**Task goal:** From the entries below, pull out each line where "Suriname" appears.

**Saved entries:**
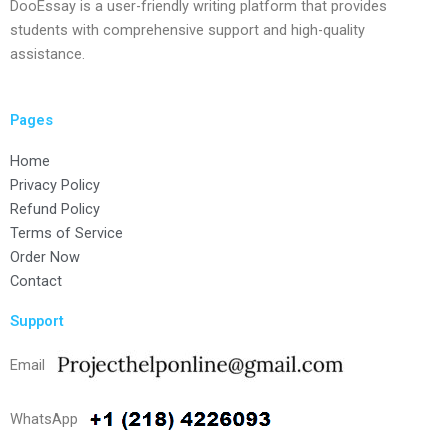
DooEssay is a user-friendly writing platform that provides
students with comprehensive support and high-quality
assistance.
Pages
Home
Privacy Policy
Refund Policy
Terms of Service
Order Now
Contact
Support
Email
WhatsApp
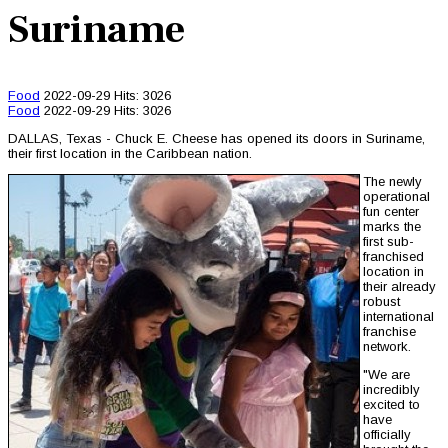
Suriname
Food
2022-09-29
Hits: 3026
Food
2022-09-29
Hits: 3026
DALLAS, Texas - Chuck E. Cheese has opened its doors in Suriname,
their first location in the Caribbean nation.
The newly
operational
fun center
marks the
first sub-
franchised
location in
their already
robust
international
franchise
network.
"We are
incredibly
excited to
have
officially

**Result for this task:**
Suriname
DALLAS, Texas - Chuck E. Cheese has opened its doors in Suriname,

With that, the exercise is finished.